• anon

    Hello there,

    2 quick questions.

    1. concerns copyright and ethics approval. How do these impact on the use of voson software?

    2. It is possible to open the URL in the testAN data base, or only in the original database?



    Dec 15, 2015
  • anon


    Thanks for your questions.  

    Regarding ethics approval for using web crawlers, there are a couple of relevant points here.

    The main ethical concerns that have been raised in the literature relate to:

    (1) Crawling a website can potentially use a lot of the resources (e.g. bandwidth, CPU time) of the website owner. Web crawlers need to be used responsibly, for example by not excessively crawling the sites of organisations that might be resource-constrained (e.g. NGOs in developing countries).  This is something that the user of the VOSON crawler would need to be aware of i.e. are you crawling the site of an organisation that might be resource constrained and hence materially inconvenienced by the crawl?  Also the crawler needs to be designed so there are delays between each page request.  The VOSON crawler does have significant delays between page requests.  

    (2) It is important that web crawlers obey the robots.txt protocol, which is used by webmasters to inform crawlers which parts of the website can be crawled and which parts are ‘off limits’.   The VOSON crawler obeys robots.txt.

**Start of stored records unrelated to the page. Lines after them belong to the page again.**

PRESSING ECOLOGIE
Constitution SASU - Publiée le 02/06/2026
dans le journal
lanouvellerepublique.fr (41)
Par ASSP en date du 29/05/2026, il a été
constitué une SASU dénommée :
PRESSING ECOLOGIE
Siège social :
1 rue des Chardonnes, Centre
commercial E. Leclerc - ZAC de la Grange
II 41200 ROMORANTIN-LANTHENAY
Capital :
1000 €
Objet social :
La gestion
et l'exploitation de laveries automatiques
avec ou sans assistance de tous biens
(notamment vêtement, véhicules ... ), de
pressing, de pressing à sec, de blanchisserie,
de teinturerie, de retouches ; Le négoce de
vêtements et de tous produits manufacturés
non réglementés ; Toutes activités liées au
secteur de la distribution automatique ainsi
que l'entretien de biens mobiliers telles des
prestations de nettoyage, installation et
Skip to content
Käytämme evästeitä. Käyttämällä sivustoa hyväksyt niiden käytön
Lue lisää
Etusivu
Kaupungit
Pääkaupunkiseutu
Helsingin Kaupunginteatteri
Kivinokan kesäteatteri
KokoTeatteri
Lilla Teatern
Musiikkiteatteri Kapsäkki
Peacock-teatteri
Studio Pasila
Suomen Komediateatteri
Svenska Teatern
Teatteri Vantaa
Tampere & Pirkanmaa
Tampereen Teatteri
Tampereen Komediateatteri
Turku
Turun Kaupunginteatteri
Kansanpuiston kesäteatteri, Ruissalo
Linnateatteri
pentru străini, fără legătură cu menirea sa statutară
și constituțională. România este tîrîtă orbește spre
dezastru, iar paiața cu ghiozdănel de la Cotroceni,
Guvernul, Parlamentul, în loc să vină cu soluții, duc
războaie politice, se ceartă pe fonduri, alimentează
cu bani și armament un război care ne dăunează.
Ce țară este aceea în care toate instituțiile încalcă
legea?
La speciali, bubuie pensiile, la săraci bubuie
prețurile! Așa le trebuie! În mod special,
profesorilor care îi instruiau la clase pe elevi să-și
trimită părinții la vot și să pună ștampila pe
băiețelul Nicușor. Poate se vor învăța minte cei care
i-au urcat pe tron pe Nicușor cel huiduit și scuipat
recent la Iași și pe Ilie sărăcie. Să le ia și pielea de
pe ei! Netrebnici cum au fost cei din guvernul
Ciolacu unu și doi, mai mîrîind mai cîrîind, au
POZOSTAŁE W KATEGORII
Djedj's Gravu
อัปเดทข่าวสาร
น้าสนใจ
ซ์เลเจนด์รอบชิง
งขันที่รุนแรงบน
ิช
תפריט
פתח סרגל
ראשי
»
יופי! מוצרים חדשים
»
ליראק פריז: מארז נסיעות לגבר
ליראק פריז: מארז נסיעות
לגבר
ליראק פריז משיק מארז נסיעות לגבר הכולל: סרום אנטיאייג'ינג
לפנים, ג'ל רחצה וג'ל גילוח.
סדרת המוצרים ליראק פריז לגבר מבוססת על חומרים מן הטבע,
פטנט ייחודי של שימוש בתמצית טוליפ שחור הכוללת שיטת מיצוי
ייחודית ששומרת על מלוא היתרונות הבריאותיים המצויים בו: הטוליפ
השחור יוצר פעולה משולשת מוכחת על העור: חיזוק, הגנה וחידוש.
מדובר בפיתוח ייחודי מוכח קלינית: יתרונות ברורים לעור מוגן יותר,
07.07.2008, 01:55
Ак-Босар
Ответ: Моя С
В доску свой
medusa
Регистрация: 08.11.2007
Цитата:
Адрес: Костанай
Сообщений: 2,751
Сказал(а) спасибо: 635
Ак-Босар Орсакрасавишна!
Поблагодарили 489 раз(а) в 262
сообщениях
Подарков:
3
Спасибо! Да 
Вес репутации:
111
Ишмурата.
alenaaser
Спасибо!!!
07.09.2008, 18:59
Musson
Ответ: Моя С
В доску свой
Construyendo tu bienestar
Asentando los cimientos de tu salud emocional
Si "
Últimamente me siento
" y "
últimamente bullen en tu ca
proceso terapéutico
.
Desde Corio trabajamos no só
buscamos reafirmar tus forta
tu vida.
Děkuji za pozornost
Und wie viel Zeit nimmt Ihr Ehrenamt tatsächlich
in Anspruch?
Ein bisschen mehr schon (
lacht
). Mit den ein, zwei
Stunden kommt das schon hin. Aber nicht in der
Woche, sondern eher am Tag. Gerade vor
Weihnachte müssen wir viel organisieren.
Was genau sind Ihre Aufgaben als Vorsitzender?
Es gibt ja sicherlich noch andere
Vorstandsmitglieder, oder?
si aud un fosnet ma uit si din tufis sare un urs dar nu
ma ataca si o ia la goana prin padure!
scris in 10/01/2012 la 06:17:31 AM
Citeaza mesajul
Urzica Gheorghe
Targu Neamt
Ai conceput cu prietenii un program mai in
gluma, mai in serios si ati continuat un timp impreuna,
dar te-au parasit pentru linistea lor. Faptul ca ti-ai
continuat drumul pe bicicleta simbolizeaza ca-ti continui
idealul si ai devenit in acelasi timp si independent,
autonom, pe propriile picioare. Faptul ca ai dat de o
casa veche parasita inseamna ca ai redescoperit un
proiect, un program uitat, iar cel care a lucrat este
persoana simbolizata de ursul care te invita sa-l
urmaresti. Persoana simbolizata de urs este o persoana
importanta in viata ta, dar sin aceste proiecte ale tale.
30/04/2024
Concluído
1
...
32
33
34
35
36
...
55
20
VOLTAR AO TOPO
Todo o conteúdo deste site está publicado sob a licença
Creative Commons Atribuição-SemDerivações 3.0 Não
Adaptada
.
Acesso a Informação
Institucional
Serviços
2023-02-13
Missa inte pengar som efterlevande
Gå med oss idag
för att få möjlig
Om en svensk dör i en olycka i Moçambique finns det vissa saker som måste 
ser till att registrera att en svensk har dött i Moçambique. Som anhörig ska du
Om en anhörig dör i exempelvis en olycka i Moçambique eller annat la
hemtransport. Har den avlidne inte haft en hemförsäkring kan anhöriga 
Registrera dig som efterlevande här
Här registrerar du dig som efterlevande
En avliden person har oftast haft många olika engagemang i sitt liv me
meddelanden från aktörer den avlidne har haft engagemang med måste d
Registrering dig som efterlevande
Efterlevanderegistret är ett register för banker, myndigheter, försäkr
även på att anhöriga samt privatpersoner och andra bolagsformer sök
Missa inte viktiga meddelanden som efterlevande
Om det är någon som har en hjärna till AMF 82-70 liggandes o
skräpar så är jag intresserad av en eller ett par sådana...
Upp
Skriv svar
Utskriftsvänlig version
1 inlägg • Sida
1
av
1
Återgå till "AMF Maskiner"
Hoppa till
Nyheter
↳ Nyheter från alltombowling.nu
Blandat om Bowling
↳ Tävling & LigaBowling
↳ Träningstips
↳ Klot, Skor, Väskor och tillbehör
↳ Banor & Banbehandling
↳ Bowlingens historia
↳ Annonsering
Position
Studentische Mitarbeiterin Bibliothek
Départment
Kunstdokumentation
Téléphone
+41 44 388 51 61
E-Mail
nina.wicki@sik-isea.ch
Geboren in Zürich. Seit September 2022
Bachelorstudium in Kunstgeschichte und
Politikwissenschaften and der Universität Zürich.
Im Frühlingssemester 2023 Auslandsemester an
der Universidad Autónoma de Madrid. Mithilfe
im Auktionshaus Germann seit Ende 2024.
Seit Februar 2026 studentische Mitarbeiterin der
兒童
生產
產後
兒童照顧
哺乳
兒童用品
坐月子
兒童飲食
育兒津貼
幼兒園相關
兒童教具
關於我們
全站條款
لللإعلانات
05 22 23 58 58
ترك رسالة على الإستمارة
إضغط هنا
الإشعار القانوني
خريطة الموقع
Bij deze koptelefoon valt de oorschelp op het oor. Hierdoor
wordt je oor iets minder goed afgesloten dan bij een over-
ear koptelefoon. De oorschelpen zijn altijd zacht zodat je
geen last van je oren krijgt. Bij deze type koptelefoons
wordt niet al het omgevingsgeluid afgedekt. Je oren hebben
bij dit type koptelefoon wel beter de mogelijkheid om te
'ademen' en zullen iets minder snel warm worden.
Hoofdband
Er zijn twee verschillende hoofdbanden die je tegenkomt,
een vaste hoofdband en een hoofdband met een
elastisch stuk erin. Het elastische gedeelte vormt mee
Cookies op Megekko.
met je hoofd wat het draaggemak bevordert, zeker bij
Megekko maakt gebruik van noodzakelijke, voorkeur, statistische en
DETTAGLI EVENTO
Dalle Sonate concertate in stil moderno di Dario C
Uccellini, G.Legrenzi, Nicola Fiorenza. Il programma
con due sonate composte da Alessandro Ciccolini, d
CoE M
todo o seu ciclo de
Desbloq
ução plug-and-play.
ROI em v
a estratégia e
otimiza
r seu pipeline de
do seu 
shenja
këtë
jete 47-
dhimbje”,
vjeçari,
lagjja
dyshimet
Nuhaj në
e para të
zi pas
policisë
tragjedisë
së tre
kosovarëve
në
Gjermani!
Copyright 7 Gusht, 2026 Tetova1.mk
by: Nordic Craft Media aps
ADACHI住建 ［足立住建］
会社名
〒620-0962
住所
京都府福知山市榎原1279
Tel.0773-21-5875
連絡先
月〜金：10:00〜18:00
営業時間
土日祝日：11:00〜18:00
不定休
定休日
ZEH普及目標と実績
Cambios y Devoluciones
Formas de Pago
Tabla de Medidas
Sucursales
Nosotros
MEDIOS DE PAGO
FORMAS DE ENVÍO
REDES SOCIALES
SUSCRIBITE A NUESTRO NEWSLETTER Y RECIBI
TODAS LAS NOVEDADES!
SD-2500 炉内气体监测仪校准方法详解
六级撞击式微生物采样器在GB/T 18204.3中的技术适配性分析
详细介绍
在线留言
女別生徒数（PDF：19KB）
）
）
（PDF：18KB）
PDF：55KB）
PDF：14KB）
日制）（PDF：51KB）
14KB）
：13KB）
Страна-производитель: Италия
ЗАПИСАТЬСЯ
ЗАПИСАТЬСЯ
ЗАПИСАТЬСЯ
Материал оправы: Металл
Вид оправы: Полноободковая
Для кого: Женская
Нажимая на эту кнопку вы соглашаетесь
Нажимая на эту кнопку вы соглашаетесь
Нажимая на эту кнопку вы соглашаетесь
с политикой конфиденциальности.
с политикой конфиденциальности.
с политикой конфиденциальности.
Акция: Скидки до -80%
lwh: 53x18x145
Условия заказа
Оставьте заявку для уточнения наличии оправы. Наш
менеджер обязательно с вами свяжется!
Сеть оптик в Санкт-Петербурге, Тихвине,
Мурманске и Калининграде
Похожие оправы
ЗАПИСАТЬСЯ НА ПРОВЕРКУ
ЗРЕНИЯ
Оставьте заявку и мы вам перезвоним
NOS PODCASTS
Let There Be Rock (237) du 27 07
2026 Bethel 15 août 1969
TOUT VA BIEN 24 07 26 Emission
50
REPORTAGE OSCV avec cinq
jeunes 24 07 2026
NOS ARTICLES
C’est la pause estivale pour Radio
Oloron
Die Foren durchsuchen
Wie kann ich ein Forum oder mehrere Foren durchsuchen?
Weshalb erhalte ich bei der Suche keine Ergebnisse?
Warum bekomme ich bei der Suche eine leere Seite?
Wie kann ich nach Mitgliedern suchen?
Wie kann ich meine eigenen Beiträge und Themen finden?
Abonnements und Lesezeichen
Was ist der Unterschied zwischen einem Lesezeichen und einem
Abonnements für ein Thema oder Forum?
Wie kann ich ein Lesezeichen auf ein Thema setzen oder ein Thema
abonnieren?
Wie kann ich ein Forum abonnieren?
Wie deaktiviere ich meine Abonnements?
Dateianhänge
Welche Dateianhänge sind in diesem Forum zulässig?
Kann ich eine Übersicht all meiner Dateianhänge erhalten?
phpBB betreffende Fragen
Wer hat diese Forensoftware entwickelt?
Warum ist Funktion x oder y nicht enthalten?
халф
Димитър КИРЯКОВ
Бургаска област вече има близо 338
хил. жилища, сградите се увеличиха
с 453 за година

    (3) There are other issues that are relevant for all research involving digital trace data, not just research using Web 1.0 web crawlers e.g. (a) informed consent, (b) the distinction between private and public individuals, and (c) participant anonymity.  Regarding 3a, I would say it is basically impossible to gain informed consent in research involving large scale web crawls.  Regarding 3b, I believe this is less of an issue for Web 1.0 research, compared with Web 2.0 research: with Web 1.0 you are more likely to be identifying organisations or groups rather than individuals.  Regarding 3c, my opinion is that participant anonymity is not a factor for Web 1.0 research *unless* you are attaching labels/attributes to network nodes that could be problematic.  I would be loathe to to publish research on, for example far-right or extremist websites, where these websites are identified by URL because (a) my labelling might be problematic (a website owner might be concerned about and even damaged by being given a particular label) and (b) research where network nodes are labelled with the URLs would effectively contribute to a "league table" of hate websites, which would be undesirable.

    Regarding copyright issues, I would say that it is not a problem unless you are planning on publishing vertbatim text or images from websites.  VOSON is a tool for collecting hyperlink network and website text content, but it is not expected that the text content collected by VOSON would be used for qualitative research involving quotation of sentences or paragraphs from websites.

    Moving on to your question about opening a URL in a "voson" database, compared with a "voson-analysis" database. With voson-analysis databases, in the DataBrowser, the URL column shows the URL of the first page in the pagegroup, where first means: it is the first page from that pagegroup that was collected by the crawler.  So if I crawl voson.anu.edu.au and the crawler first encounters voson.anu.edu.au/page1.html, then that will be shown the URL column in the DataBrowser: it will be effectively the representative URL of all the pages from that pagegroup (which generally means: hostname) that have been collected. 

    The Pagegroup column shows the label that is used to refer to all pages in the pagegroup (generally, it is the hostname, so in the above example it would be "voson.anu.edu.au").

    So, I guess the short answer to your question is: yes, it is possible to open a URL in the testAN (voson-analysis) databse, directly from the DataBrowser, but the URL will only be for one of the pages collected from that pagegroup, and it may not be representative (it is just the first page that was encountered by the crawler).




    References (slightly self indulgent):

    Ackland, R. (2013), Web Social Science: Concepts, Data and Tools for Social Scientists in the Digital Age, SAGE Publications.



    Dec 23, 2015
  • anon

    Thanks for the reply, Rob. The information is invaluable. And the book is excellent.